Les autres personnages principaux sont interprétés par Bénédicte Décary (la mère à la dérive) et Reda Guerinik (le travailleur social). Dominique Quesnel, Raymond Cloutier, Marie Eykel, Réjean Lefrançois, Robert Lalonde, Béatrice Picard et plusieurs autres complètent cette solide distribution.

Il est fascinant de regarder cette série après avoir connu la réflexion sur la place et le regard qu’on accorde aux personnes âgées dans la société québécoise lors de la terrible crise dans les CHSLD. Pourtant, l’idée de Claire et les vieux avait germé bien avant la pandémie dans la tête des concepteurs.

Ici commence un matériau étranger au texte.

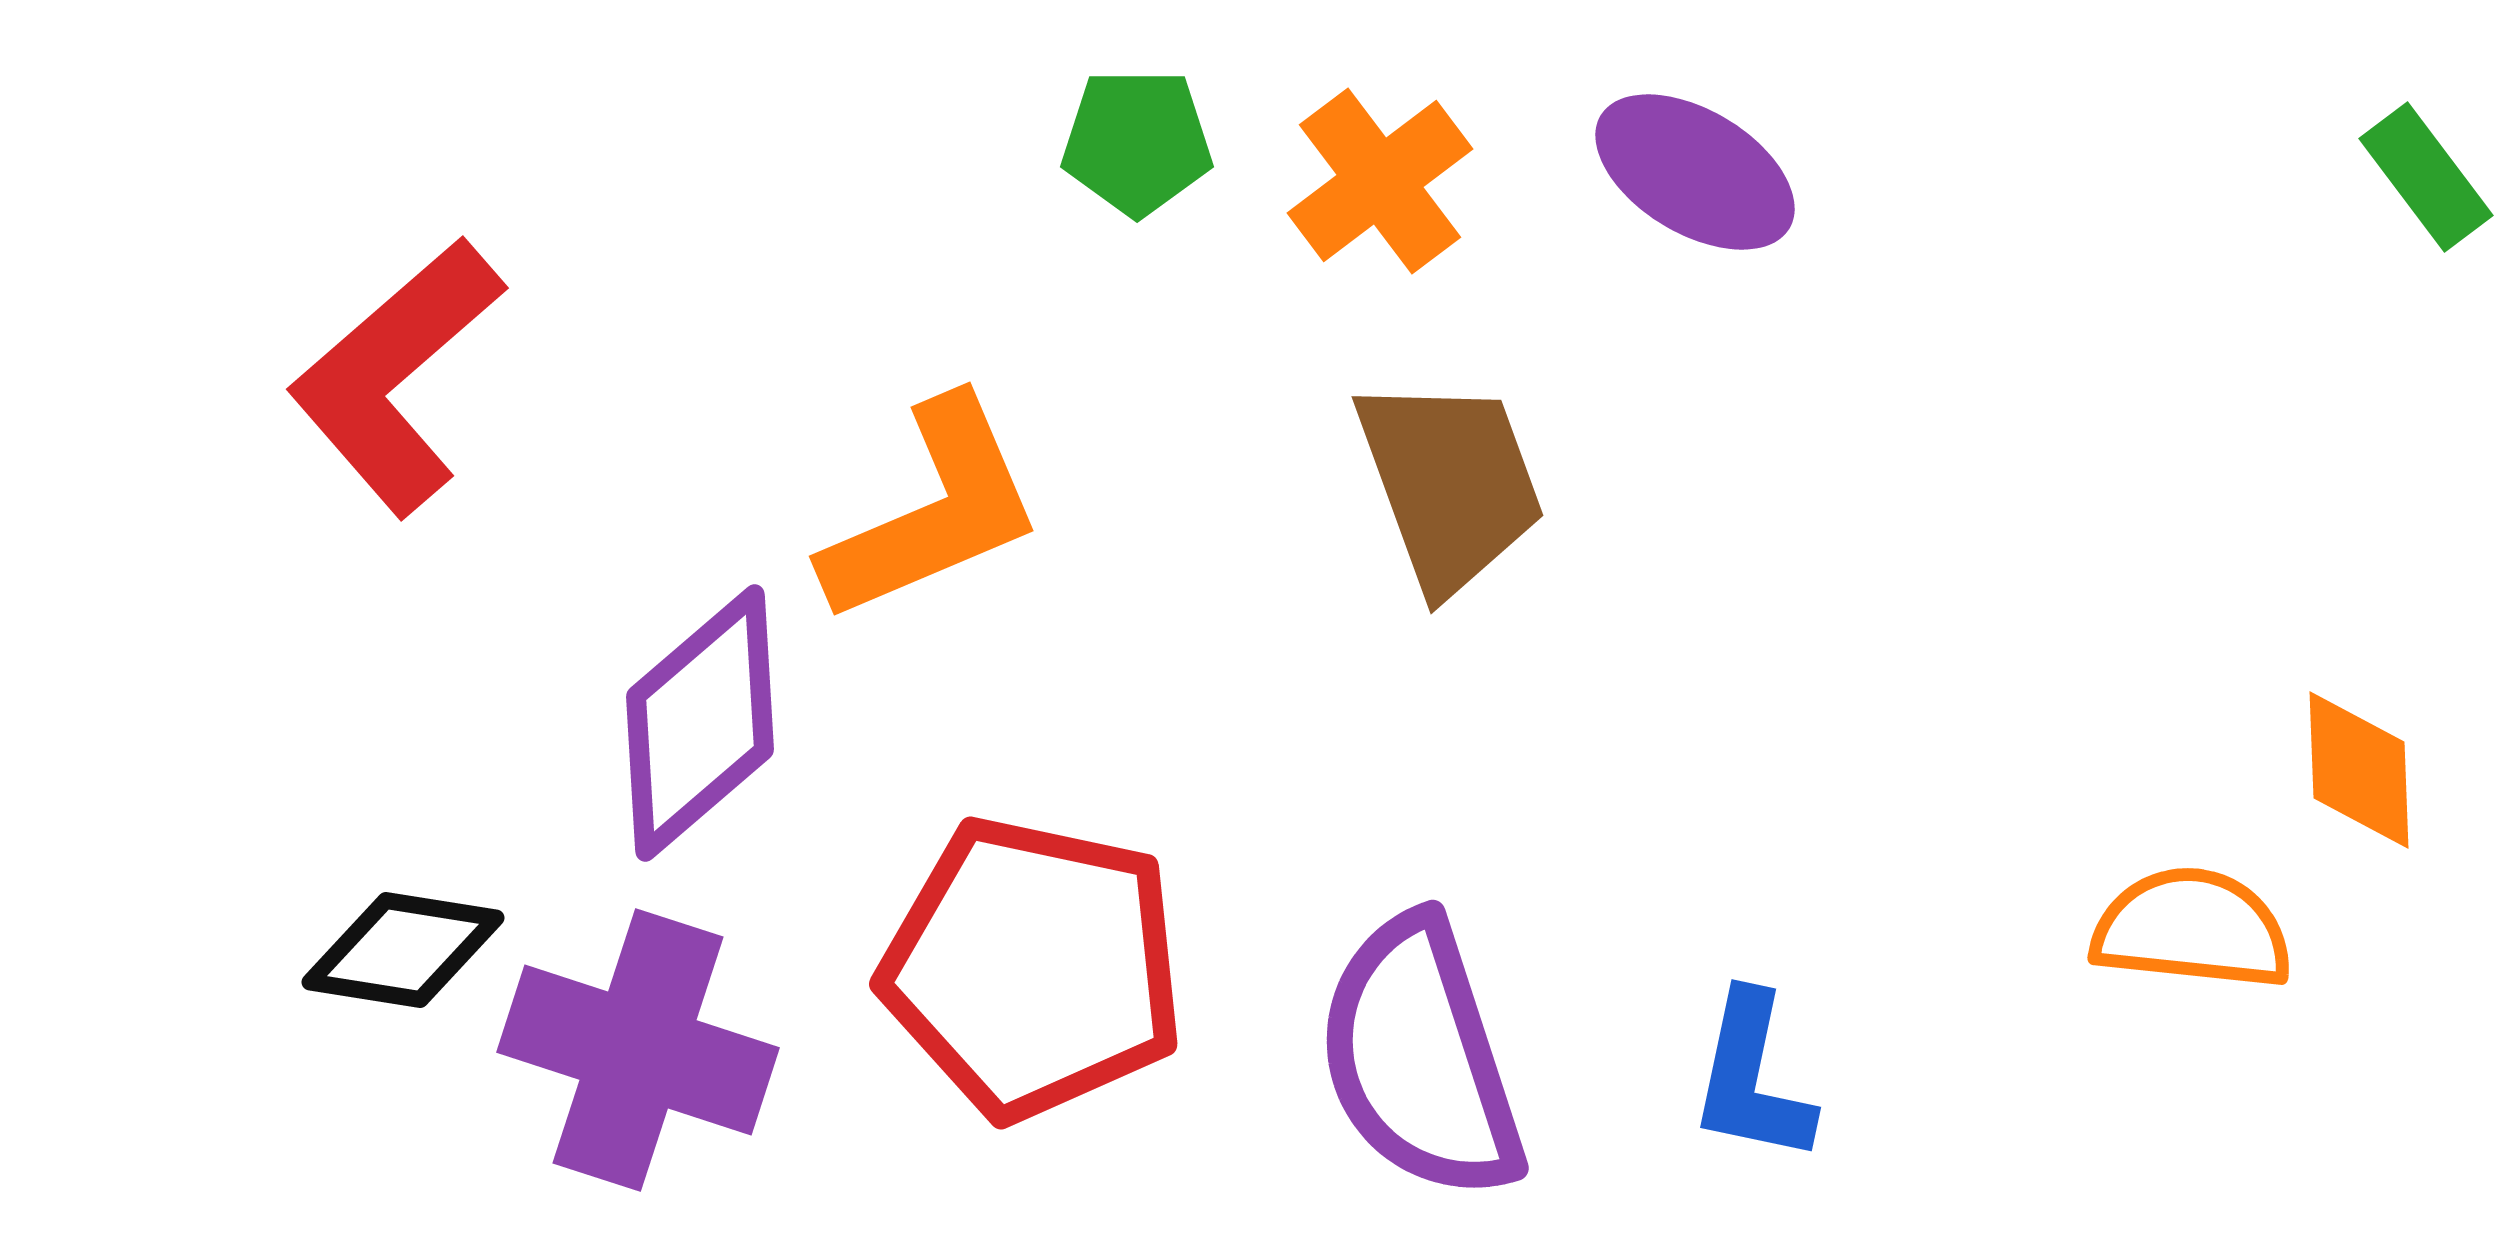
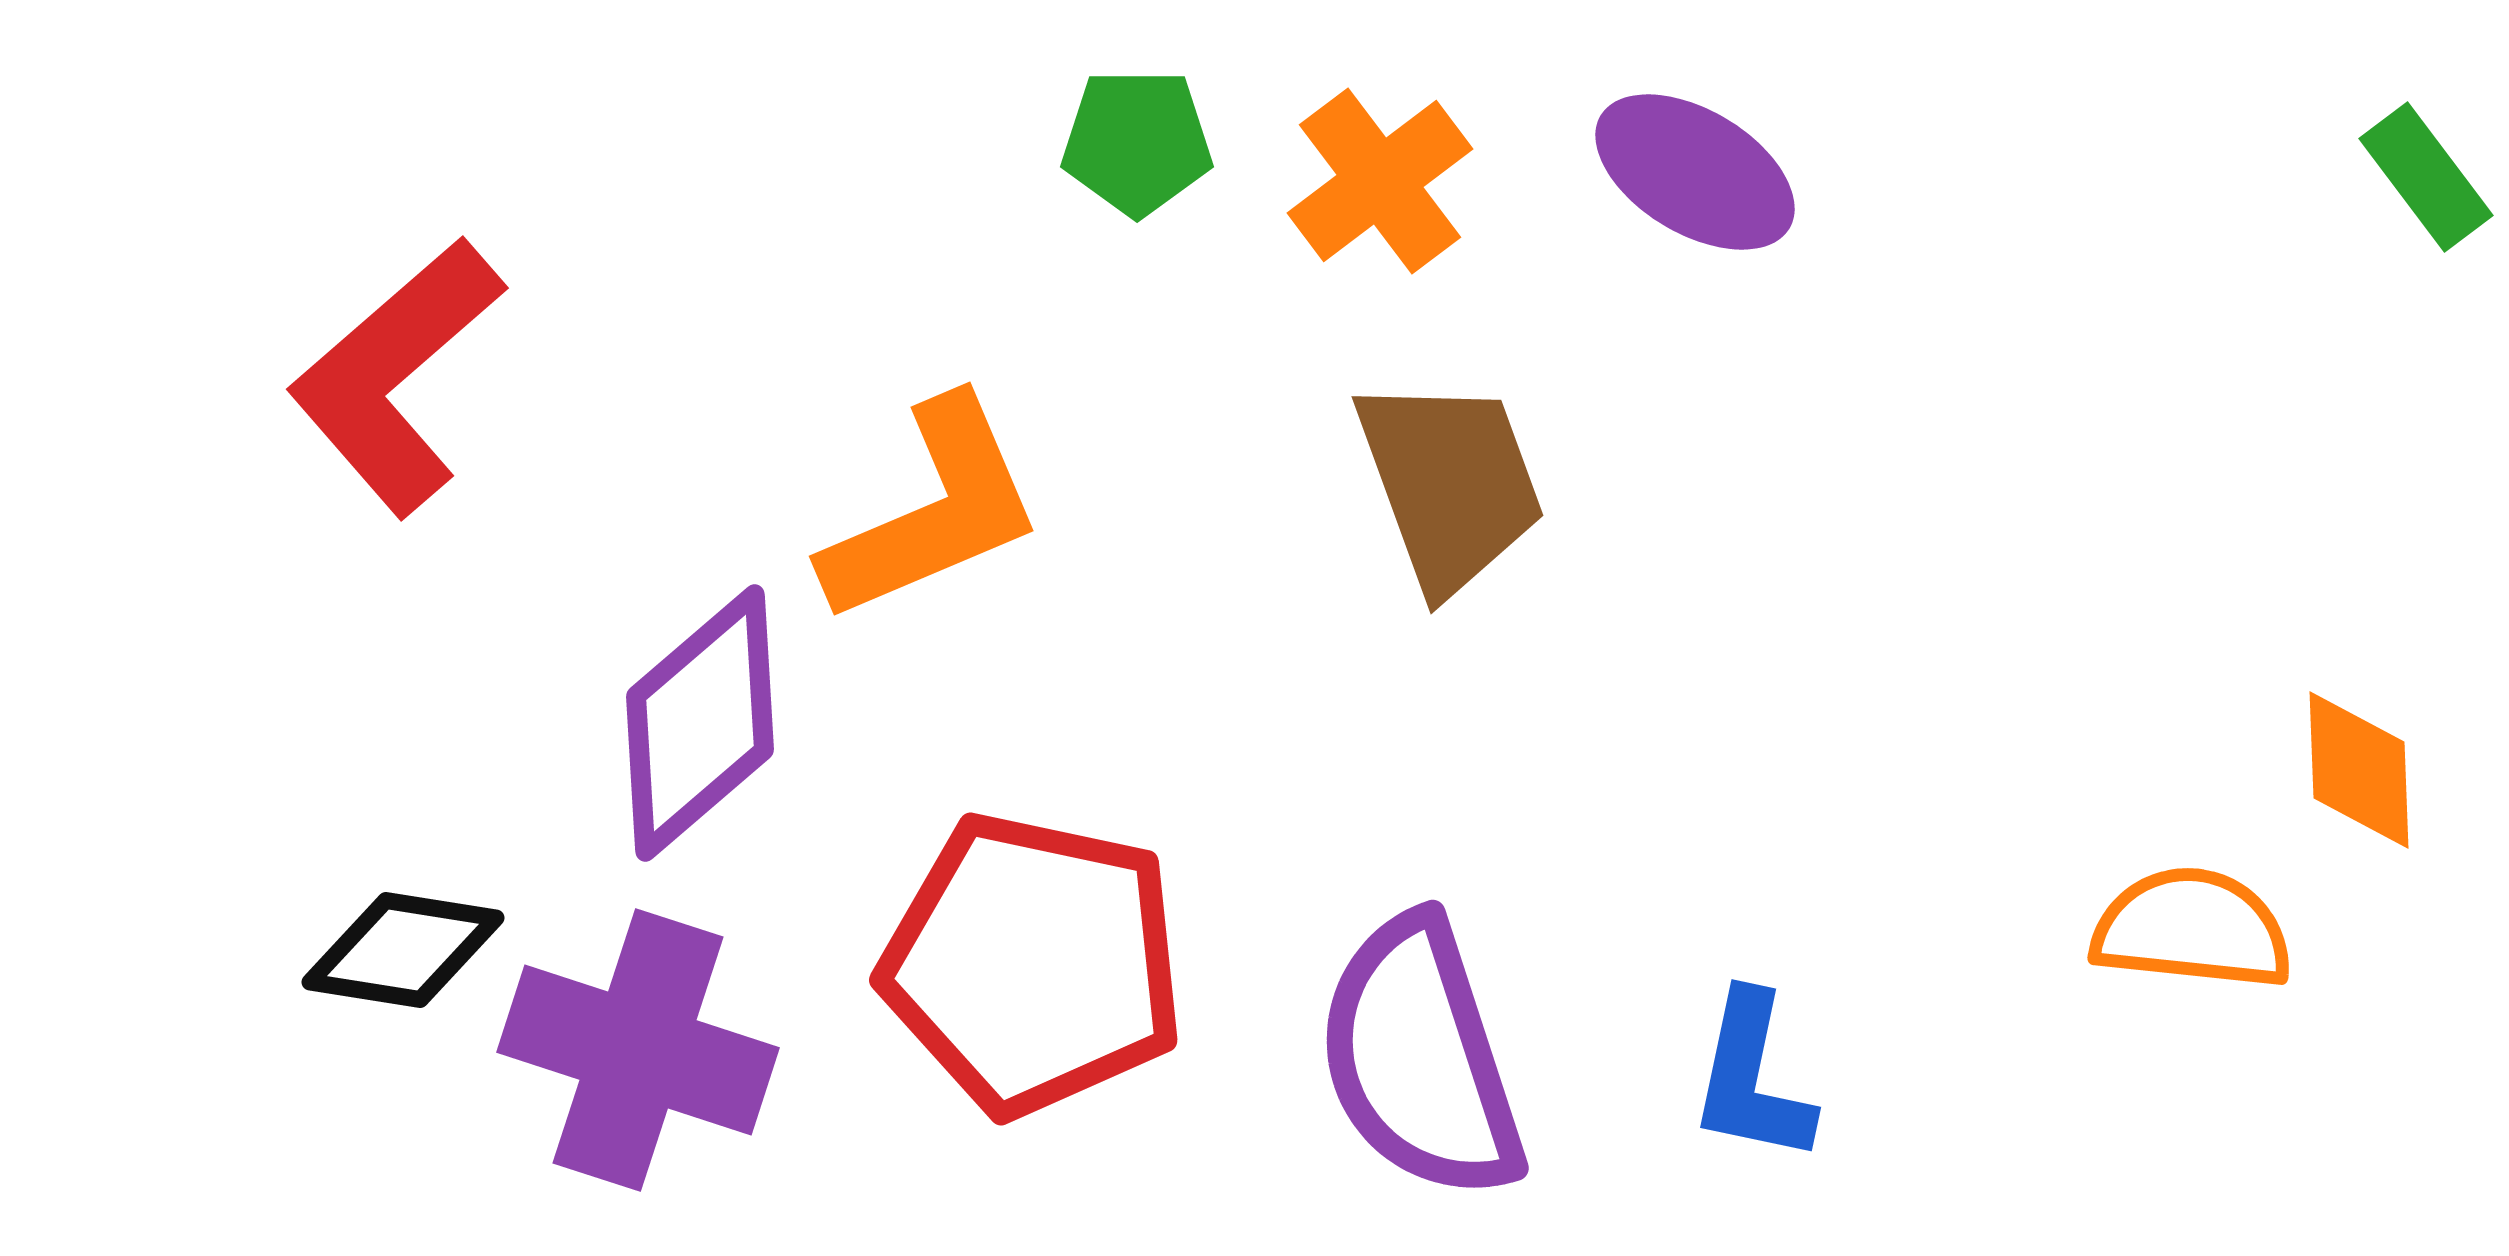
red pentagon: moved 4 px up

« On a voulu montrer les histoires d’amour qu’il y a dans les résidences, l’affection qu’ont les grands-parents pour leurs petits-enfants, les difficultés psychologiques et financières que les personnes âgées connaissent, dit Charles Grenier. Ce sont des choses dont on parle moins à la télé et au cinéma. »

Charles et Sarah aiment rappeler la chance qu’ils ont d’avoir eu de bons grands-parents. « Ils sont des piliers importants dans nos vies, dit Sarah. On le réalise aujourd’hui. »

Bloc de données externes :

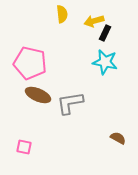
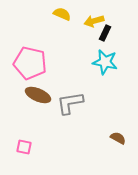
yellow semicircle: rotated 60 degrees counterclockwise
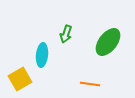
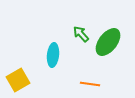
green arrow: moved 15 px right; rotated 120 degrees clockwise
cyan ellipse: moved 11 px right
yellow square: moved 2 px left, 1 px down
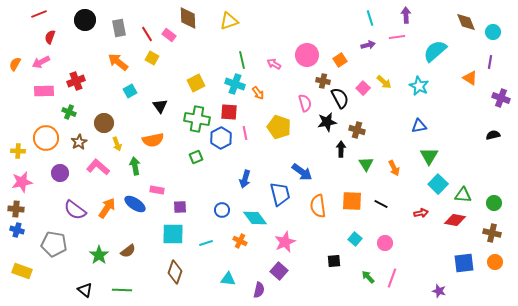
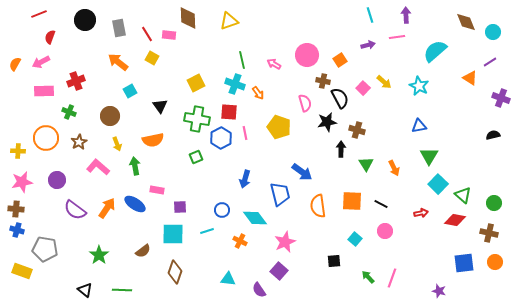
cyan line at (370, 18): moved 3 px up
pink rectangle at (169, 35): rotated 32 degrees counterclockwise
purple line at (490, 62): rotated 48 degrees clockwise
brown circle at (104, 123): moved 6 px right, 7 px up
purple circle at (60, 173): moved 3 px left, 7 px down
green triangle at (463, 195): rotated 36 degrees clockwise
brown cross at (492, 233): moved 3 px left
cyan line at (206, 243): moved 1 px right, 12 px up
pink circle at (385, 243): moved 12 px up
gray pentagon at (54, 244): moved 9 px left, 5 px down
brown semicircle at (128, 251): moved 15 px right
purple semicircle at (259, 290): rotated 133 degrees clockwise
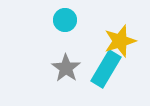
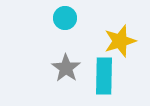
cyan circle: moved 2 px up
cyan rectangle: moved 2 px left, 7 px down; rotated 30 degrees counterclockwise
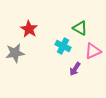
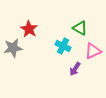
gray star: moved 2 px left, 5 px up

Le tournage de Claire et les vieux a pris fin le 16 mars. « Le lendemain, François Legault annonçait qu’on ne pouvait plus aller dans les résidences [la série a été tournée dans une résidence] et que les personnes de 70 ans et plus devaient être isolées [la plupart des comédiens ont plus de 70 ans], raconte Sarah. On a été flush. Et très chanceux. »

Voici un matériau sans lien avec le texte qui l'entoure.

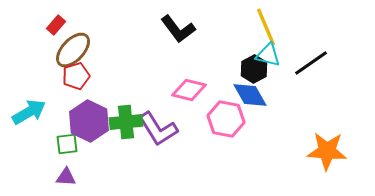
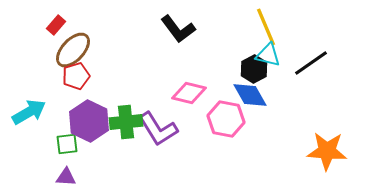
pink diamond: moved 3 px down
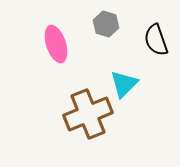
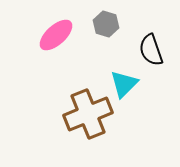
black semicircle: moved 5 px left, 10 px down
pink ellipse: moved 9 px up; rotated 66 degrees clockwise
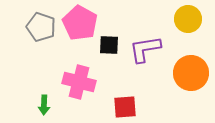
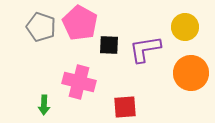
yellow circle: moved 3 px left, 8 px down
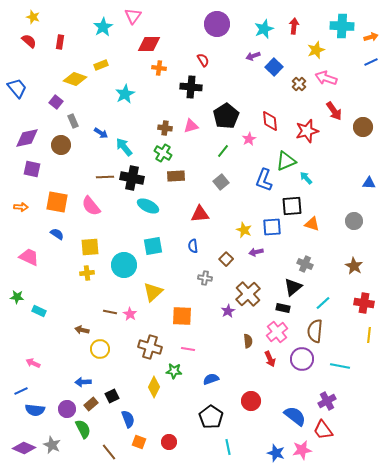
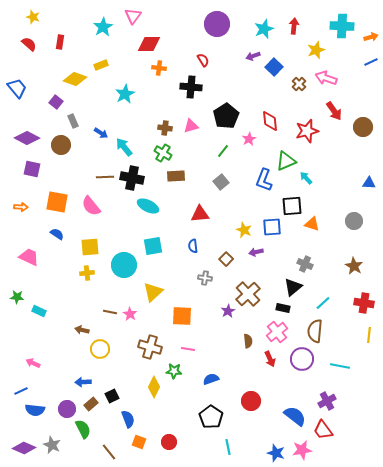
red semicircle at (29, 41): moved 3 px down
purple diamond at (27, 138): rotated 40 degrees clockwise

La série fait également ressurgir la réalité de ceux qui ont décidé d’avoir un enfant alors qu’ils n’avaient pas les outils nécessaires pour le faire. « Le personnage de la mère est intéressant, car c’est une femme qui aime profondément sa fille, ajoute Charles Grenier. Mais malheureusement, elle a des problèmes mentaux et de consommation. Elle a fait un enfant même si elle avait plein de choses à régler. »

Malgré le format de 10 minutes, Sarah Pellerin et Charles Grenier n’ont pas imposé un rythme effréné à leur contenu. Ils se sont offert le luxe de la lenteur. Ils ont donné aux acteurs le temps de jouer, au silence de faire son œuvre et à la superbe musique de Pierre-Philippe Côté de jouer avec nos émotions.

« Ça, c’est grâce à l’écriture de Sarah, dit Charles Grenier. Elle est économe de mots. Ça m’a permis de donner ce rythme aux épisodes. » Sarah renchérit : « Le rythme est en effet important parce que tout aurait pu devenir cucul avec cette histoire. On aurait pu facilement tomber dans le sirop. L’équilibre était fragile. »

Sarah Pellerin et Charles Grenier souhaitent donner une suite à cette histoire. Mais ils aimeraient vivre cette étape à la télé traditionnelle. « La webtélé se fait avec des budgets dérisoires, dit Sarah. Et les attentes du public sont les mêmes. En revanche, on jouit d’une belle liberté, les producteurs et les diffuseurs nous accompagnent bien. »

Produite par Patrick Bilodeau, d’Ugo Média, avec l’aide de TV5-Unis TV et Tou.tv, cette série (basée sur une idée d’Édith Morin) est offerte sur le site d’Unis TV. Elle sera également offerte à l’hiver 2021 sur Tou.tv.